As this episode begins, I'm busy watching the blinking lights on my temperamental cable modem, so I end up hearing it before I see it. What I hear sounds like the product of a rave DJ being held, Misery-style, by a clan of backwoods Ozarks types. So imagine my surprise when I don't see an emaciated club kid being shackled to a turntable next to a corn crib, but am greeted instead with a vision of a sleek airplane.
As the frenetic technocountry keeps playing, we get an unprecedented TMICam shot that begins at one of wings, winds through a propeller, follows a cable down, and zooms around some stuff that only diehard aerospace junkies would be able to identify. The upshot is that we eventually end up following a propane line which is providing the necessary heat for the cherries jubilee that's being whipped up by the chef on the plane. I'm guessing this is no ordinary Southwest Airlines flight. After seeing a blonde making a lot of dramatic gestures, we know we'll be seeing more of her later. (It's Elaine Hendrix, whom I remember fondly from The Chronicle, although more people may remember her from Romy and Michele's High School Reunion; I'm usually not good with Hey! It's That Guy actors, but you don't forget a fantastic pair of eyebrows like hers.) The camera pans around so we can see the in-flight masseuse, the smoking, and the general debauchery.
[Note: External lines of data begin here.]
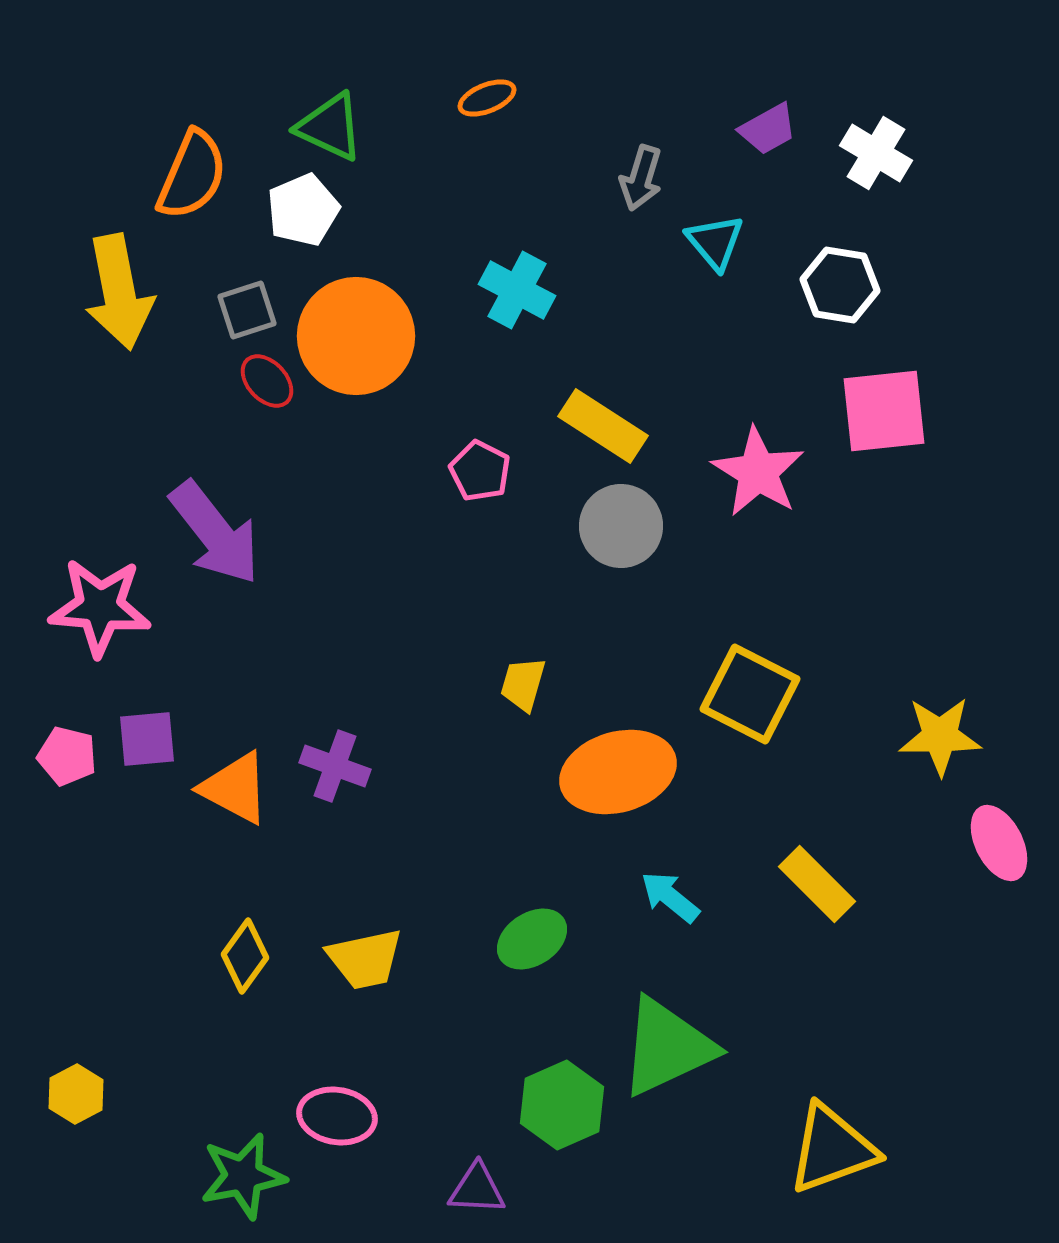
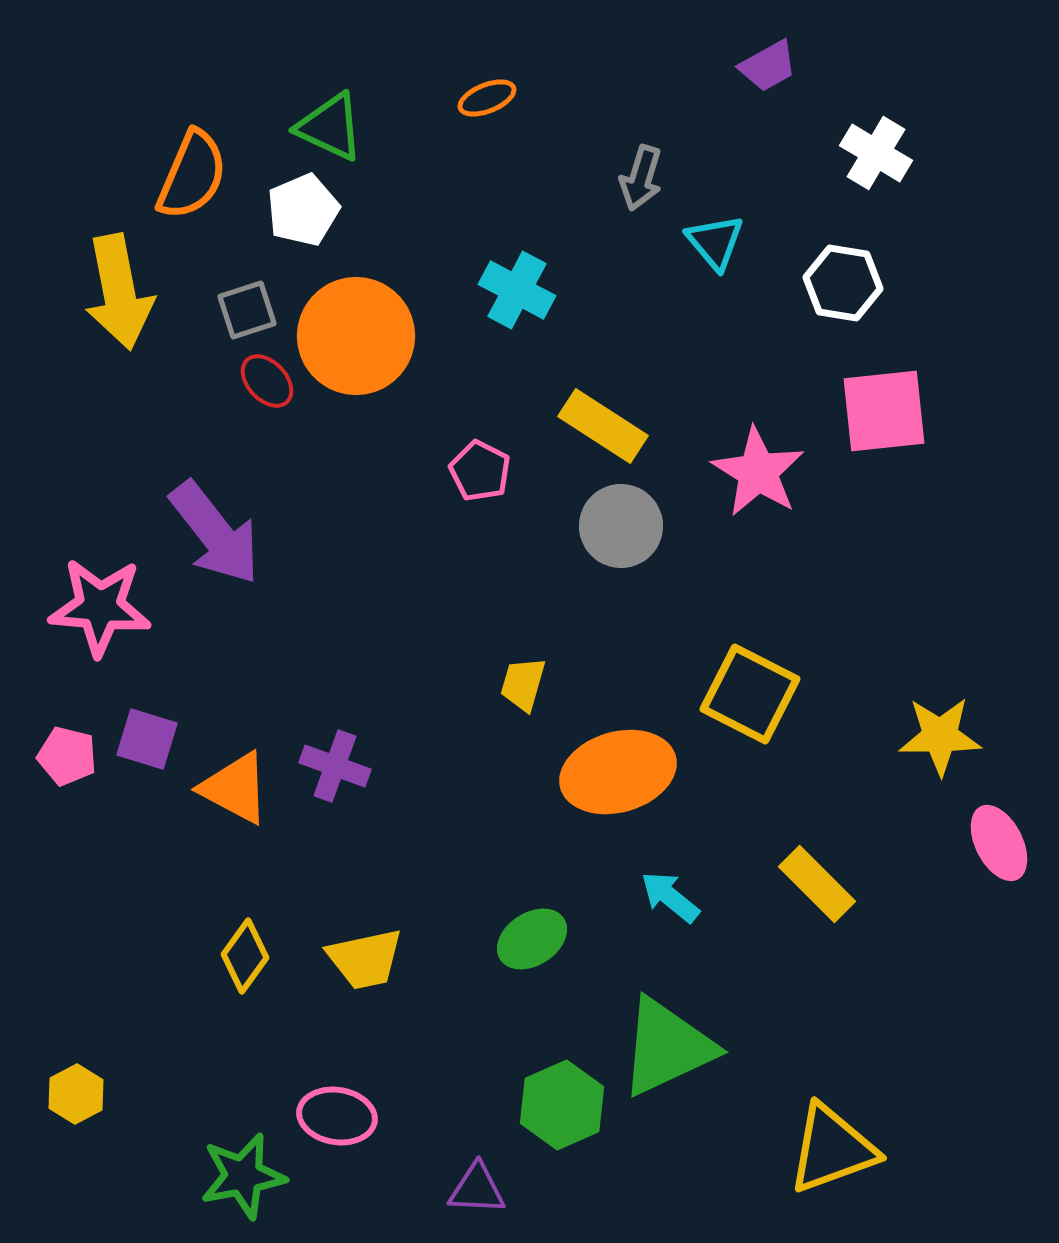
purple trapezoid at (768, 129): moved 63 px up
white hexagon at (840, 285): moved 3 px right, 2 px up
purple square at (147, 739): rotated 22 degrees clockwise
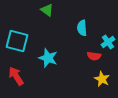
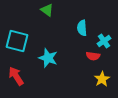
cyan cross: moved 4 px left, 1 px up
red semicircle: moved 1 px left
yellow star: rotated 14 degrees clockwise
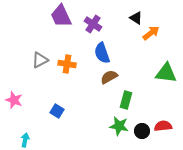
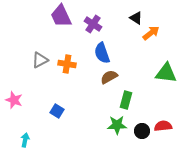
green star: moved 2 px left, 1 px up; rotated 12 degrees counterclockwise
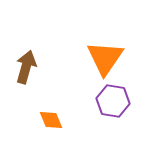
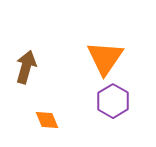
purple hexagon: rotated 20 degrees clockwise
orange diamond: moved 4 px left
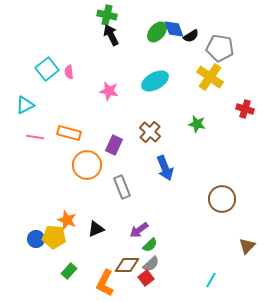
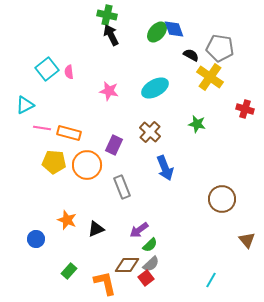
black semicircle: moved 19 px down; rotated 119 degrees counterclockwise
cyan ellipse: moved 7 px down
pink line: moved 7 px right, 9 px up
yellow pentagon: moved 75 px up
brown triangle: moved 6 px up; rotated 24 degrees counterclockwise
orange L-shape: rotated 140 degrees clockwise
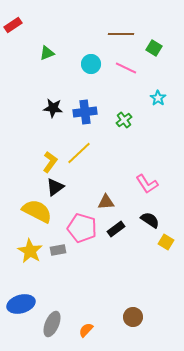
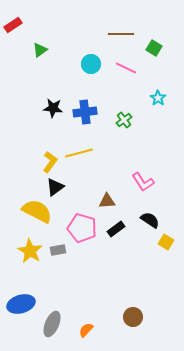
green triangle: moved 7 px left, 3 px up; rotated 14 degrees counterclockwise
yellow line: rotated 28 degrees clockwise
pink L-shape: moved 4 px left, 2 px up
brown triangle: moved 1 px right, 1 px up
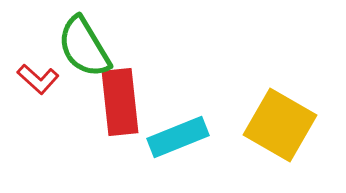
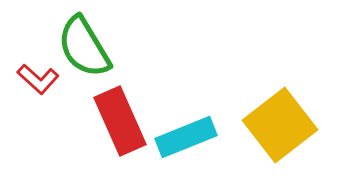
red rectangle: moved 19 px down; rotated 18 degrees counterclockwise
yellow square: rotated 22 degrees clockwise
cyan rectangle: moved 8 px right
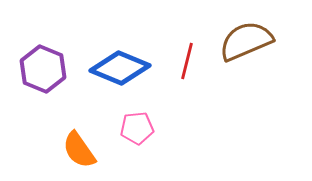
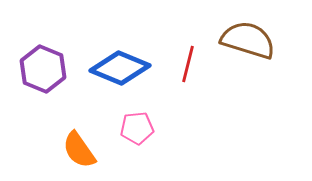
brown semicircle: moved 2 px right, 1 px up; rotated 40 degrees clockwise
red line: moved 1 px right, 3 px down
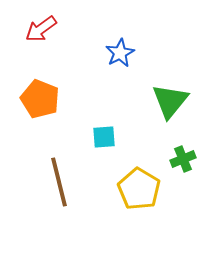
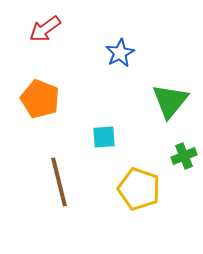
red arrow: moved 4 px right
green cross: moved 1 px right, 3 px up
yellow pentagon: rotated 12 degrees counterclockwise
However, there's soon a little turbulence, and so people are forced to sink into the chaise longues or loll about the beds; Elaine Hendrix toasts everyone. I believe that's our confirmation that she's the alpha female here.
The camera zooms up to a porthole in a door, and then we hear a horse whinnying. We get the other side of the porthole and more horse noises with a side of rattling chains, then a sweeping shot of the interior, which holds pricey-looking toys like motorcycles but nary a Vuitton valise. After a shot of a covered meal on a tray, we see the horse in its stall. I should point out that, unlike other little girls, I never went through a horse phase. I yawned through the first chapters of National Velvet before putting in down; I failed to comprehend why Trixie Belden thought riding horses was the keenest activity ever. So I can't tell you if this horse is a chestnut or a bay or what have you, nor can I tell you if it's a quarter horse, third-horse, or all horse. I can tell you it's kind of brown with white socks and a white splash on its face. It's also standing in a stall where the crumpled, bloodied body of a blonde woman is slumped against the wall.